В пятнадцать лет пошел работать, даже раньше чуток, так что сорок восемь лет стажа трудового наработал. А как же, спросите, работал Елоза Николай Иванович? А так, что в марте сорок шестого года мне вручили медаль «За доблестный труд в Великой Отечественной войне 1941-1945 г.г.». То есть, был я ударником сталинского труда. Активно работал я и при посадке сталинских лесополос после войны. Неплохую тогда операцию придумал наш Вождь, добрую, на десятилетия добра рассчитанную.. А его после 1956–го нарекли Тираном и Палачом. Нет, други мои молодые, с плеча-то рубить не надо, а мозгами сначала покрутить надо. Потому что в полсотни шестом Черчиль, лютый враг Сталина и всей нашей власти, говорил, что это счастье нашей страны, что в лихую годину ее возглавил великий Сталин. А лауреат нобелевской премии вряд ли ошибался… Вот когда пройдет лет сто, а может и больше, когда поколения сменятся и поумнеют, то люди по-иному оценят всю работу нашу и того, кто нами руководил, кого мы любили, и побаивались.
    Детей у меня было восемь. Осталось двое. А почему меня не любят в селе? За что? Грубоватым бываю я, вот что. Что меня не любят в селе, я знаю отлично. Слышу, как меня, иной раз, костерят в очередях. А какая была у меня жизнь? В семье родительской было 5 парней и пять девочек. Самым старшим был я, вот на меня все нагрузки и приходились. Я кровь пролил дважды за свою Родину и, стало быть, за односельчан своих. Разве ж за это меня любить, а? Вся жизнь у меня, как колеса ухаб. Не носил я хороших костюмов за всю свою жизнь – вот какая была она, жизнь моя. И я иной раз вспоминаю великого Есенина и его строчки: «Жизнь моя, иль ты приснилась мне?
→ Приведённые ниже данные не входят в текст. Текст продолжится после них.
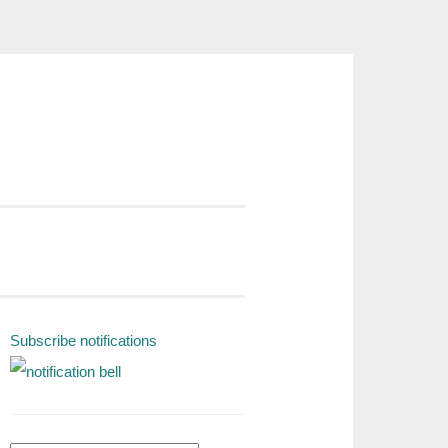
Subscribe notifications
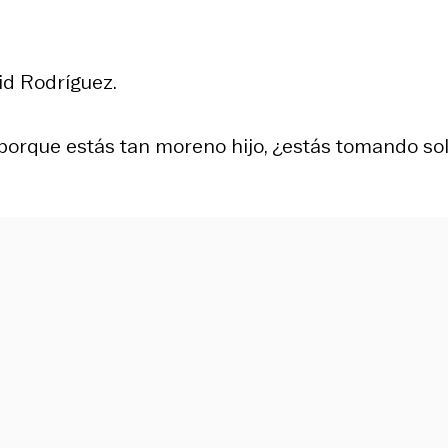
id Rodríguez.
 porque estás tan moreno hijo, ¿estás tomando sol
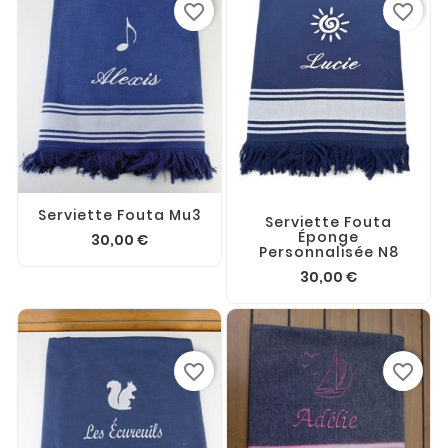
favorite_border
favorite_border
Serviette Fouta Mu3
Serviette Fouta
Éponge
30,00 €
Personnalisée N8
30,00 €
favorite_border
favorite_border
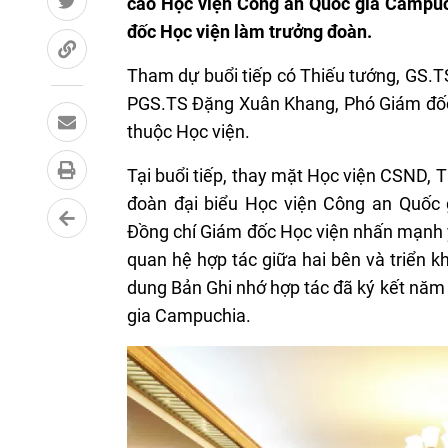
cao Học viện Công an Quốc gia Campuc
đốc Học viện làm trưởng đoàn.
Tham dự buổi tiếp có Thiếu tướng, GS.T
PGS.TS Đặng Xuân Khang, Phó Giám đốc 
thuộc Học viện.
Tại buổi tiếp, thay mặt Học viện CSND,
đoàn đại biểu Học viện Công an Quốc 
Đồng chí Giám đốc Học viện nhấn mạnh 
quan hệ hợp tác giữa hai bên và triển kh
dung Bản Ghi nhớ hợp tác đã ký kết nă
gia Campuchia.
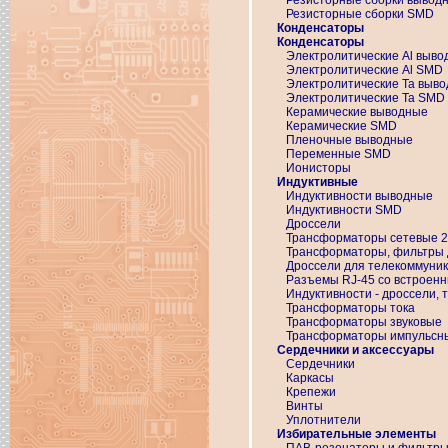
Резисторные сборки вывод
Резисторные сборки SMD
Конденсаторы
Конденсаторы
Электролитические Al выв
Электролитические Al SMD
Электролитические Ta выв
Электролитические Ta SMD
Керамические выводные
Керамические SMD
Пленочные выводные
Переменные SMD
Ионисторы
Индуктивные
Индуктивности выводные
Индуктивности SMD
Дроссели
Трансформаторы сетевые 
Трансформаторы, фильтры 
Дроссели для телекоммуни
Разъемы RJ-45 со встроен
Индуктивности - дроссели,
Трансформаторы тока
Трансформаторы звуковые
Трансформаторы импульсн
Сердечники и аксессуары
Сердечники
Каркасы
Крепежи
Винты
Уплотнители
Избирательные элементы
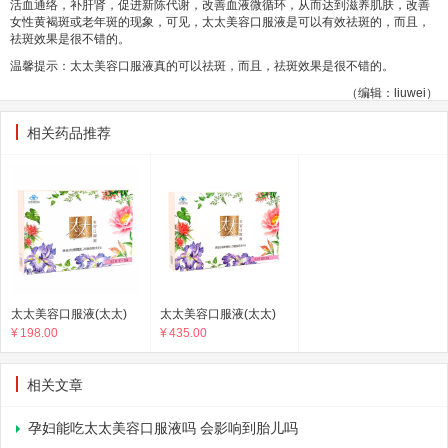
活血通络，补肝肾，促进新陈代谢，改善血液微循环，从而达到滋养肌肤，改善
女性黄褐斑或老年斑的现象，可见，太太美容口服液是可以有效祛斑的，而且，
祛斑效果是很不错的。
温馨提示：太太美容口服液真的可以祛斑，而且，祛斑效果是很不错的。
（编辑：liuwei）
相关药品推荐
太太美容口服液(太太)
太太美容口服液(太太)
¥
198.00
¥
435.00
相关文章
孕妇能吃太太美容口服液吗 会影响到胎儿吗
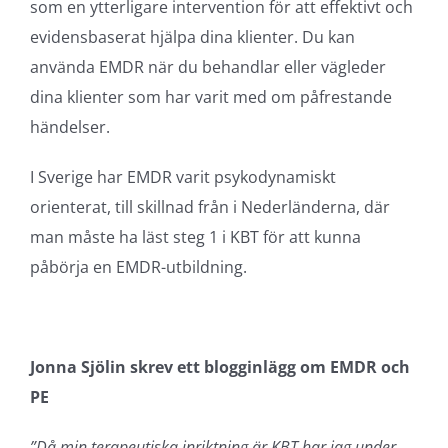
som en ytterligare intervention för att effektivt och
evidensbaserat hjälpa dina klienter. Du kan
använda EMDR när du behandlar eller vägleder
dina klienter som har varit med om påfrestande
händelser.
I Sverige har EMDR varit psykodynamiskt
orienterat, till skillnad från i Nederländerna, där
man måste ha läst steg 1 i KBT för att kunna
påbörja en EMDR-utbildning.
Jonna Sjölin skrev ett blogginlägg om EMDR och
PE
”Då min terapeutiska inriktning är KBT har jag under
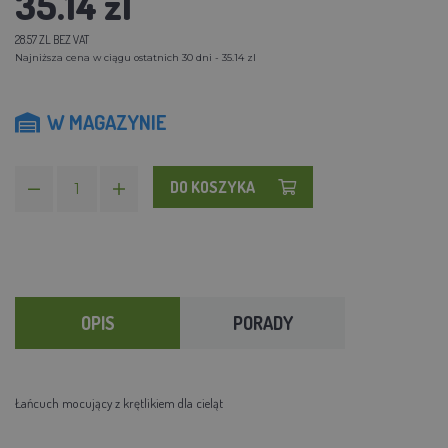
35.14 zl
28.57 ZL BEZ VAT
Najniższa cena w ciągu ostatnich 30 dni - 35.14 zl
W MAGAZYNIE
DO KOSZYKA
OPIS
PORADY
Łańcuch mocujący z krętlikiem dla cieląt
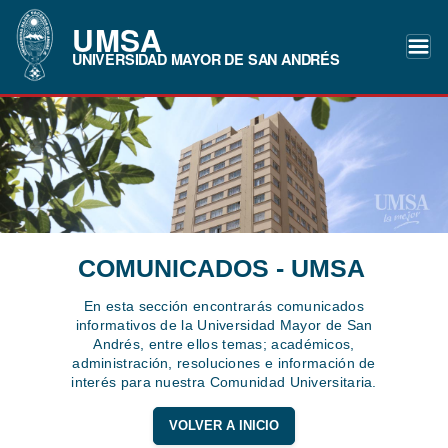
UMSA
UNIVERSIDAD MAYOR DE SAN ANDRÉS
COMUNICADOS - UMSA
En esta sección encontrarás comunicados
informativos de la Universidad Mayor de San
Andrés, entre ellos temas; académicos,
administración, resoluciones e información de
interés para nuestra Comunidad Universitaria.
VOLVER A INICIO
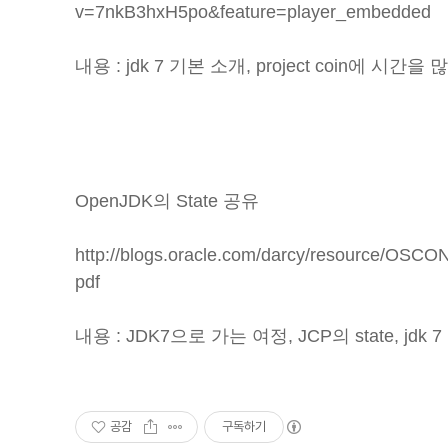
v=7nkB3hxH5po&feature=player_embedded
내용 : jdk 7 기본 소개, project coin에 시간을 
OpenJDK의 State 공유
http://blogs.oracle.com/darcy/resource/OSC
pdf
내용 : JDK7으로 가는 여정, JCP의 state, jdk 
공감
구독하기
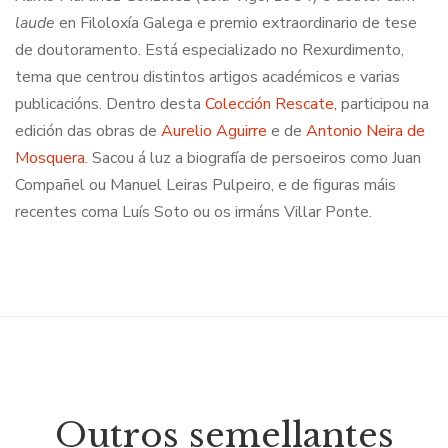
laude
en Filoloxía Galega e premio extraordinario de tese
de doutoramento. Está especializado no Rexurdimento,
tema que centrou distintos artigos académicos e varias
publicacións. Dentro desta
Colección Rescate,
participou na
edición das obras de
Aurelio Aguirre
e de
Antonio Neira de
Mosquera
. Sacou á luz a biografía de persoeiros como Juan
Compañel ou Manuel Leiras Pulpeiro, e de figuras máis
recentes coma Luís Soto ou os irmáns Villar Ponte.
Outros semellantes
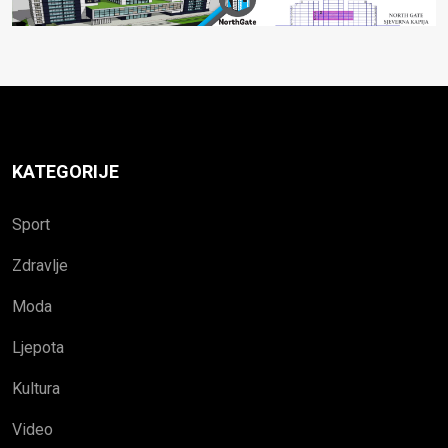
KATEGORIJE
Sport
Zdravlje
Moda
Ljepota
Kultura
Video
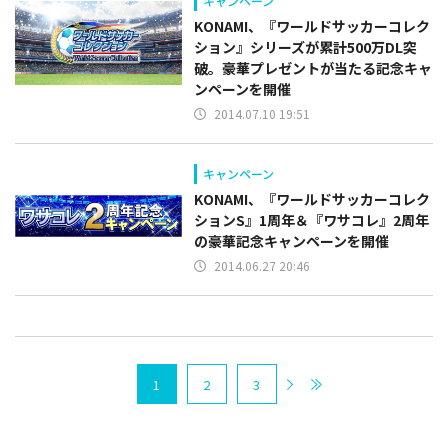
キャンペーン
KONAMI、『ワールドサッカーコレク
ション』シリーズが累計500万DL突
破。豪華プレゼントが当たる記念キャ
ンペーンを開催
2014.07.10 19:51
キャンペーン
KONAMI、『ワールドサッカーコレク
ションS』1周年＆『ワサコレ』2周年
の豪華記念キャンペーンを開催
2014.06.27 20:46
1
2
3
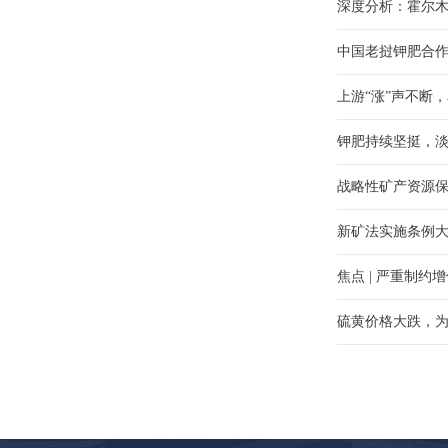
深度分析：霍尔
中国老挝钾肥合
上游“涨”声不断
钾肥持续坚挺，
战略性矿产资源保
新矿法实施条例大
焦点 | 严重制约
硫黄价格大跌，为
Словно я весенней, гулкой ранью проскакал на розовом коне?» (плачет). Однажды, правда, премировали шерстяным костюмом да часы на ВДНХ дали, когда мы с Лукерью Тимофеевной Стацун на ВСХВ ездили – это уже после войны при Степане Романовиче Макиенко, председателе нашего колхоза. Добрым словом хочу помянуть Лукерью Стацун, истинную труженицу и Лукерью Рубан, телятницу. У нее мужа забрали в тридцать черном, то есть в тридцать седьмом. Невинно погиб добрый работник-земледелец Кузьма Рубан, бригадир полеводческой бригады, не дуролом какой-то был, а настоящий крестьянин-хозяин. Забрали в годы раскулачивания Липкина, как «врага народа». Эх, если бы тех «врагов народа» не позабирали, мы еще сильнее были бы перед войной. Да и война бы столько не длилась и столько бы людей не погибло. Те люди умели дело вести, а дело хорошо вести – не рукавом трясти.
     О наградах. Об одном я сказал, а вот имею еще медаль «За отвагу», которой очень дорожу. Орден «Отечественной войны второй степени», медали «Ветеран труда» и «За победу над Германией». Вроде бы все приметные награды имею. Значит, жизнь прожита в целом не так уж и плохо. А расположение односельчан? Мне уже поздно натуру свою переиначивать. Может быть, потомки меня лучше поймут, когда прочитают, что не носил я, прожив почти 90 лет, хороших костюмов, что перепахал я земли тысячи гектаров, что дважды пролил кровь за Родину и нашу власть.
     Иной раз долгими зимними вечерами раздумываешь и о наших совхозных руководителях. Вот был Сергей Ширковец. Красивый мужик, образованный. А вот, большого замаху у него не было. Нет, не было. Все казалось мне, что шел он вперед спиной, то есть оглядываясь. Нет, так-то негоже работать, так перспективу (смеется) не увидишь. Потомкам нашим, завьяловцам моим дорогим, одно пожелание: хотя бы по родительским дням нас вспоминайте – ведь мы были первыми на трудной дороге социализма. Не все получилось, как задумывалось. А у кого было поучиться-то? Мы ведь были во всем пионерами…"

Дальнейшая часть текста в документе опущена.